Nothing but the lines below between the line holding "3 minutes ago" and the line holding "அமைச்சர் விஜய் கடிதம்", inclusive, should appear in the answer, each set down exactly.

***

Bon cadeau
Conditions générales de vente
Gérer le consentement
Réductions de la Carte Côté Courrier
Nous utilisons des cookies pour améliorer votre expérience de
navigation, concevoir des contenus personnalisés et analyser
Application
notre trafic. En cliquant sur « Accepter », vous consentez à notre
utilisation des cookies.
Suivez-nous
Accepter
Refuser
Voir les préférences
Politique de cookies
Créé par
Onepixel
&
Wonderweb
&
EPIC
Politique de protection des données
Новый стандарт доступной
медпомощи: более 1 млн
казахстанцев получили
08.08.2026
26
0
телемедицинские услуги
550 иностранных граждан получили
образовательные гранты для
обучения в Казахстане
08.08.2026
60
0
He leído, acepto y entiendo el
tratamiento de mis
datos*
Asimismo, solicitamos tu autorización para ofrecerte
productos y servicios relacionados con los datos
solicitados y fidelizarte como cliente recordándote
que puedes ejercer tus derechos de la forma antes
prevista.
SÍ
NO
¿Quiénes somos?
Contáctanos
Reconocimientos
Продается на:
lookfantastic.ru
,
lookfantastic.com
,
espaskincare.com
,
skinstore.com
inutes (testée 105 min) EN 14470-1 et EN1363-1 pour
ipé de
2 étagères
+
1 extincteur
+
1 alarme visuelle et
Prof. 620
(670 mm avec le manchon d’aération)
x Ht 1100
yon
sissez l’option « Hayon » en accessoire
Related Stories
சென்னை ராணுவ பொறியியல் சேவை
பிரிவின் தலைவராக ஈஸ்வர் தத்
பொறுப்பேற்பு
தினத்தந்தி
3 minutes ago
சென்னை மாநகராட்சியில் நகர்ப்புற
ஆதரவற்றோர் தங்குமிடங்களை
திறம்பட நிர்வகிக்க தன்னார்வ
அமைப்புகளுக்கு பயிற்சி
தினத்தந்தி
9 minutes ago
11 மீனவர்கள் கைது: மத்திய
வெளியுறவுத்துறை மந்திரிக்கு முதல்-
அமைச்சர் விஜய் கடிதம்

***

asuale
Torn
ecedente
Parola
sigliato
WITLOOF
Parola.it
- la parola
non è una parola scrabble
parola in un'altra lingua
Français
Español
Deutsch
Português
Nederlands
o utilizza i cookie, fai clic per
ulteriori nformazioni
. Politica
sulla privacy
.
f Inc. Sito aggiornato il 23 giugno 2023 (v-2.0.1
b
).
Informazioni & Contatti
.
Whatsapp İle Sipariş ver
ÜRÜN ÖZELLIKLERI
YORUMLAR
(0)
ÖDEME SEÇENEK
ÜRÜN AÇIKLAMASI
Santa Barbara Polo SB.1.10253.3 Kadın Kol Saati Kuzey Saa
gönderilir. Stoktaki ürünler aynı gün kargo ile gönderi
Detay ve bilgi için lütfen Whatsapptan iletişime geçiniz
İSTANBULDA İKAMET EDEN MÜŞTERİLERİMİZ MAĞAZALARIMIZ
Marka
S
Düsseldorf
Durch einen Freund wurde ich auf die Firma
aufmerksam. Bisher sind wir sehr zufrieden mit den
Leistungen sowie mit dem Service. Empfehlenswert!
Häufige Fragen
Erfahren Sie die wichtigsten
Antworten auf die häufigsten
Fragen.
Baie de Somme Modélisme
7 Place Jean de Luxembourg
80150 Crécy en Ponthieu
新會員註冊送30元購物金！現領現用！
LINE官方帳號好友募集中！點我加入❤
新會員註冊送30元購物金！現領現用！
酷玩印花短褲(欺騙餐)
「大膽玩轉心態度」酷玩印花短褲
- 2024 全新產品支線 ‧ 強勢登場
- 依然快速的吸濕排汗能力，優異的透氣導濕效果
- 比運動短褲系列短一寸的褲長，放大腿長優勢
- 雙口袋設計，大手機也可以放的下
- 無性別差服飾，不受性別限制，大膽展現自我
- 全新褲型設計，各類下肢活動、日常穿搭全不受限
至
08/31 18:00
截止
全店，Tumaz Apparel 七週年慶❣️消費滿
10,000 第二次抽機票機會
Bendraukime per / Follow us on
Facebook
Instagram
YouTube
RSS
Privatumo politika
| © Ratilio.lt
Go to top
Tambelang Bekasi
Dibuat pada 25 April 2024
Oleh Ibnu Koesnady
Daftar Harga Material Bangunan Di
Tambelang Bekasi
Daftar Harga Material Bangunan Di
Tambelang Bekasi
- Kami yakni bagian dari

***

_SOLVED EXERCISE_:
3 minutes ago
சென்னை மாநகராட்சியில் நகர்ப்புற
ஆதரவற்றோர் தங்குமிடங்களை
திறம்பட நிர்வகிக்க தன்னார்வ
அமைப்புகளுக்கு பயிற்சி
தினத்தந்தி
9 minutes ago
11 மீனவர்கள் கைது: மத்திய
வெளியுறவுத்துறை மந்திரிக்கு முதல்-
அமைச்சர் விஜய் கடிதம்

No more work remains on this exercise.